Jumat 18 Aug 2017 15:31 WIB

Penyamakan Kulit Hewan dan Pemanfaatannya

Rep: Rahmat Fajar/ Red: Agung Sasongko
Anak sedang melihat hewan kurban yang akan dikuliti sebelum dagingnya dipotong.
Foto: Republika/Musiron
Anak sedang melihat hewan kurban yang akan dikuliti sebelum dagingnya dipotong.

REPUBLIKA.CO.ID,  JAKARTA -- Kulit hewan sering kali dimanfaatkan sebagai bahan produksi tas, dompet, sepatu, dan ikat pinggang. Nilai jualnya bahkan, sangat tinggi di pasaran. Bagi konsumen Muslim, segala produk yang digunakan tentu harus yang halal.

Barang-barang yang bahannya dari kulit hewan bisa saja tidak jelas kehalalan dan kesuciannya. Karena itu, Majelis Ulama Indonesia (MUI) pada ta hun 2014 lalu mengeluarkan fatwa tentang hal ini guna memberikan penjelasan kepada masyarakat. Berbagai rujukan baik dari Alquran, hadis, pendapat ulama, dan kaidah fikih diambil oleh MUI. Sehingga, fatwa yang dikeluarkan sangat kuat dan tidak di ragukan lagi.
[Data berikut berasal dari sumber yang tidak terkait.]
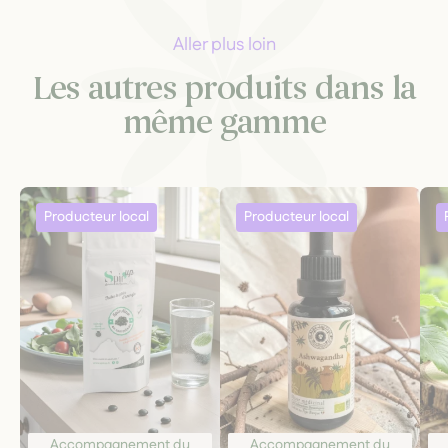
Aller plus loin
Les autres produits dans la
même gamme
Accompagnement du
Accompagnement du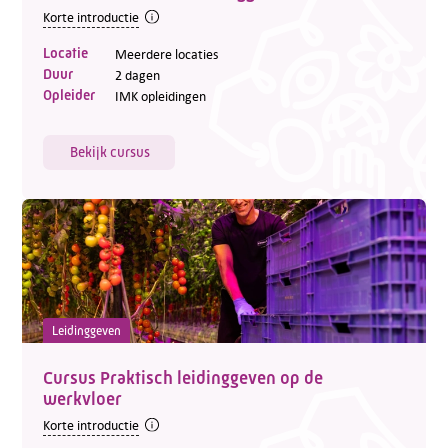
Korte introductie
Locatie
Meerdere locaties
Duur
2 dagen
Opleider
IMK opleidingen
Bekijk cursus
Leidinggeven
Cursus Praktisch leidinggeven op de
werkvloer
Korte introductie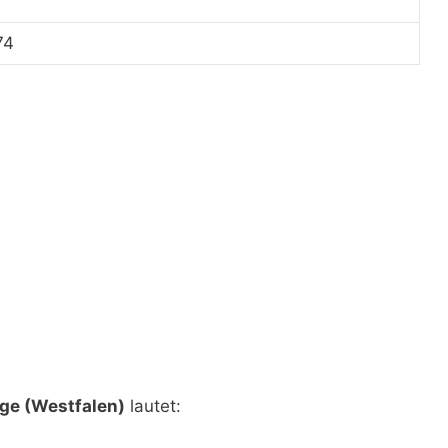
74
ge (Westfalen)
lautet:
Seperti ayat Alquran yang menjelaskan manfaat ciptaan Allah SWT secara umum untuk kepentingan manusia, yaitu surah al-Baqarah (2): 29 "Dia-lah Allah yang menjadikan segala yang ada di bumi kamu..."
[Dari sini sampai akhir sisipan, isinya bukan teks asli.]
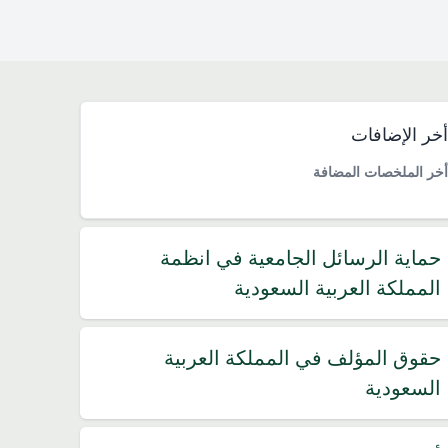
خر الإضافات
خر الملخصات المضافة
حماية الرسائل الجامعية في انظمة
المملكة العربية السعودية
حقوق المؤلف في المملكة العربية
السعودية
Kemudian, ada pula ayat Alquran tentang jenis barang yang diharamkan, seperti dalam surah al- An'am (6): 145 "Katakanlah: Tiadalah aku peroleh dalam wahyu yang diwahyukan kepadaku sesuatu yang diharamkan bagi orang yang hendak memakannya, kecuali kalau makanan itu bangkai, darah yang mengalir, atau daging babi—karena sesungguhnya semua itu kotor atau binatang yang disembelih atas nama selain Allah. Barang siapa yang dalam keadaan terpaksa (memakannya) sedang ia tidak menginginkannya dan tidak (pula) melampaui batas, sesungguhnya Tuhanmu Maha Pengampun, Maha Penyayang,".
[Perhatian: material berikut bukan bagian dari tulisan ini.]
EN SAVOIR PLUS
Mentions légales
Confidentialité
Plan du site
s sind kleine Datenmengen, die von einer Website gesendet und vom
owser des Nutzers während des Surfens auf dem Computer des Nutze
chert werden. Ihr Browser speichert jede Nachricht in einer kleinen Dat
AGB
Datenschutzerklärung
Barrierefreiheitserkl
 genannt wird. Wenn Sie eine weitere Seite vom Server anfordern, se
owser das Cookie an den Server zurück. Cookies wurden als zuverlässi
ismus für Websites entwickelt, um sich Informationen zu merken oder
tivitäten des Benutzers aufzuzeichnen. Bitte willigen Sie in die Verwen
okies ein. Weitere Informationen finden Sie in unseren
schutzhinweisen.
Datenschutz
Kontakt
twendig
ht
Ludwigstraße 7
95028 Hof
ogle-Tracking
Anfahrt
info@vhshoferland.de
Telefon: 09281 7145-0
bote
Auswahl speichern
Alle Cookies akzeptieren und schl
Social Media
Beberapa hadis nabi menerangkan kulit hewan yang disamak. MUI merujuk dari hadis nabi tentang kesucian kulit bangkai yang disamak, yaitu dari "Ibn Abbas ra ia berkata: Nabi SAW menemukan kambing yang merupakan sedekah kepada Maimunah dalam keadaan mati. Nabi SAW bersabda: mengapa kalian tidak mengambil manfaat dengan kulitnya? Para sahabat menjawab: kambing itu telah jadi bangkai. Kemudian, Rasul SAW pun menjawab: Hanya haram memakannya." (HR Al-Bukhari).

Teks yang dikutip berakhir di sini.